== TASK DETAILS ==
One part of the entries below is wanted: the lines from the one containing "traditional language of" through the one containing "With the help". Write those out exactly and nothing else.

------------------------------------------------------------------------

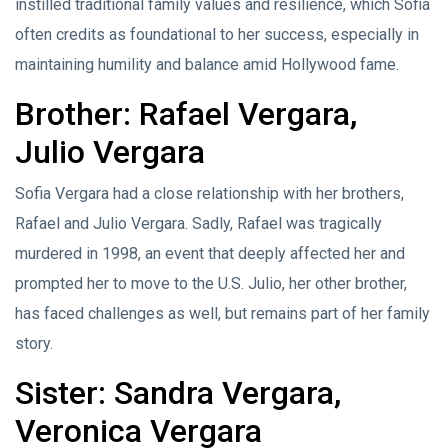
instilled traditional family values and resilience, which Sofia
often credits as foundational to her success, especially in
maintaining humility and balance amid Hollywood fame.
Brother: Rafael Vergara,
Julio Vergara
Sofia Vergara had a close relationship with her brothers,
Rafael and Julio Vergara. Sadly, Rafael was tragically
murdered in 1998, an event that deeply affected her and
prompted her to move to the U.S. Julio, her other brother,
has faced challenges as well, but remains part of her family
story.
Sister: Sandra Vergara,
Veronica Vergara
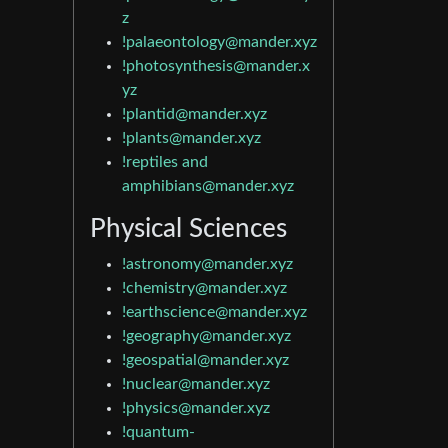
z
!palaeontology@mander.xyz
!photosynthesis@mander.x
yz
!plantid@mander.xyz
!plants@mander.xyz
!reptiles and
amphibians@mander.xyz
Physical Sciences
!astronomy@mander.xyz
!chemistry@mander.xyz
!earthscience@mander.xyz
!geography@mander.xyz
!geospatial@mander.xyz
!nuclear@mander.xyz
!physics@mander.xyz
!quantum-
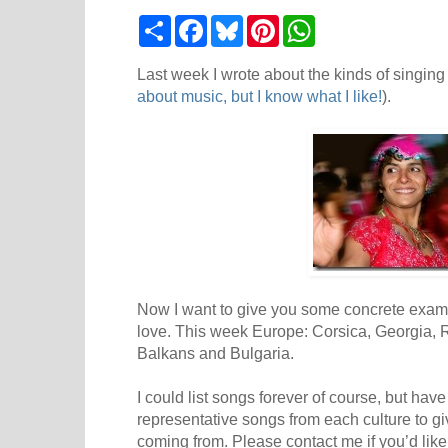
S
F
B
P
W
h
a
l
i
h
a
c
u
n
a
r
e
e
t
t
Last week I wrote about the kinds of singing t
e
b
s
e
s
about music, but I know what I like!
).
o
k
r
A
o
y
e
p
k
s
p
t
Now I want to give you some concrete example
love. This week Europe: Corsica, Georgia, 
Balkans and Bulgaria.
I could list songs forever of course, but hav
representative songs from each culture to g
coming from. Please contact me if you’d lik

------------------------------------------------------------------------

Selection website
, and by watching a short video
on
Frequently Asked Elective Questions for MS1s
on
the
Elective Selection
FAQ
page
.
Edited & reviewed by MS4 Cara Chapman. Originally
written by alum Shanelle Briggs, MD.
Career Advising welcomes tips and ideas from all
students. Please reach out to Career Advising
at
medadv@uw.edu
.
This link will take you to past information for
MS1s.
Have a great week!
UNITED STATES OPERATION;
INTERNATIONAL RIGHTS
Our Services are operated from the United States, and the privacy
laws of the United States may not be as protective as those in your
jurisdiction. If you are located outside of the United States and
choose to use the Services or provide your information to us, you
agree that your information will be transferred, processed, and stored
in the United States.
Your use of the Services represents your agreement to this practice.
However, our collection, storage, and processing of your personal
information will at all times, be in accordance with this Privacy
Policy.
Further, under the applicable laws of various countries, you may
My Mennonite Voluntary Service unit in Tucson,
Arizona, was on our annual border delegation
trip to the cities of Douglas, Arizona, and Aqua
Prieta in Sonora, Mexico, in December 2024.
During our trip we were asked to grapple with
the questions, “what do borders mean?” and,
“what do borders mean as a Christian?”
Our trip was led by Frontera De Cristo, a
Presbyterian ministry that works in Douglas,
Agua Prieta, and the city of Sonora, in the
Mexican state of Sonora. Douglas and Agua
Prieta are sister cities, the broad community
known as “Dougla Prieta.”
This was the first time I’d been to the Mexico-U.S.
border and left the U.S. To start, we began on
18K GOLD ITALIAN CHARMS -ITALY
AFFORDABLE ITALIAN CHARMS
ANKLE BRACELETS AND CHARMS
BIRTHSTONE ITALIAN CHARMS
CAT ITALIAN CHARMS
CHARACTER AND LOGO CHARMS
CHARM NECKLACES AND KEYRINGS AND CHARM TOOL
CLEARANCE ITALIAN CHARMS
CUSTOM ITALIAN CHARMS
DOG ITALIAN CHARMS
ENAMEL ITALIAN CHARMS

------------------------------------------------------------------------

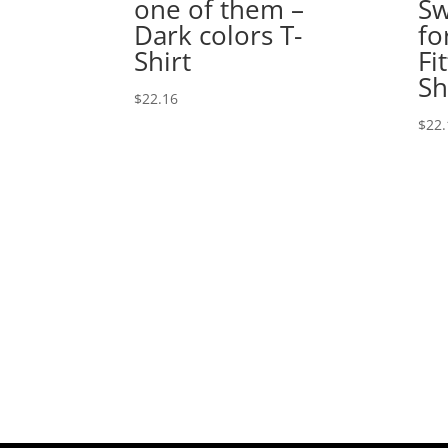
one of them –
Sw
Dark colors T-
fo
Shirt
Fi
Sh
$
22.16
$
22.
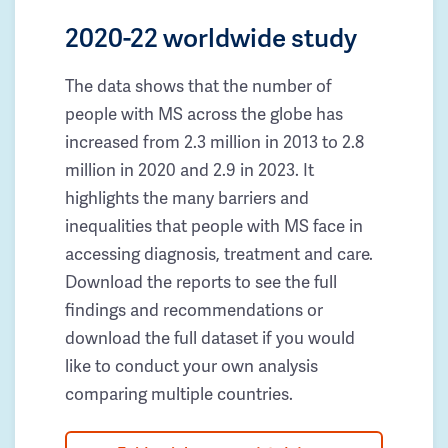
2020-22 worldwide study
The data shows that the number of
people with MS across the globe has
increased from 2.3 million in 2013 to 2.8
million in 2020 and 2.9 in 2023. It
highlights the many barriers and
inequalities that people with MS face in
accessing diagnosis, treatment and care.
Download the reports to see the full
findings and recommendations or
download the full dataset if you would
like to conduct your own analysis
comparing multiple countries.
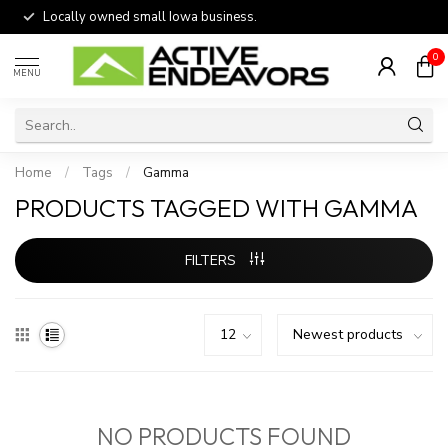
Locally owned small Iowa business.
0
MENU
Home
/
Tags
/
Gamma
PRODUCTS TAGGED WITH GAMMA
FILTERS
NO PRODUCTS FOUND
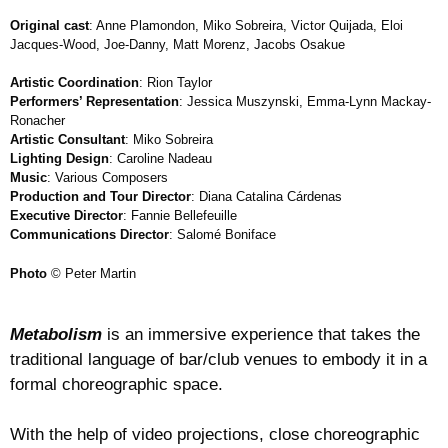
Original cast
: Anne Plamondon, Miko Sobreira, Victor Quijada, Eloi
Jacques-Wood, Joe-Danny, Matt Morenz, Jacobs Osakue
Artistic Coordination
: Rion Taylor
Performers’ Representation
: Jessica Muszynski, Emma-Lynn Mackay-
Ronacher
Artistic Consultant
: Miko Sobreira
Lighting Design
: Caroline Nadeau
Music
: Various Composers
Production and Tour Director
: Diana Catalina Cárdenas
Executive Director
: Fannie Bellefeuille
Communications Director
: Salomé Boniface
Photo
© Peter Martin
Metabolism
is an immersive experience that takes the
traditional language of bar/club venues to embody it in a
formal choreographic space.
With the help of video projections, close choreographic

------------------------------------------------------------------------

== ANSWER AREA ==
traditional language of bar/club venues to embody it in a
formal choreographic space.
With the help of video projections, close choreographic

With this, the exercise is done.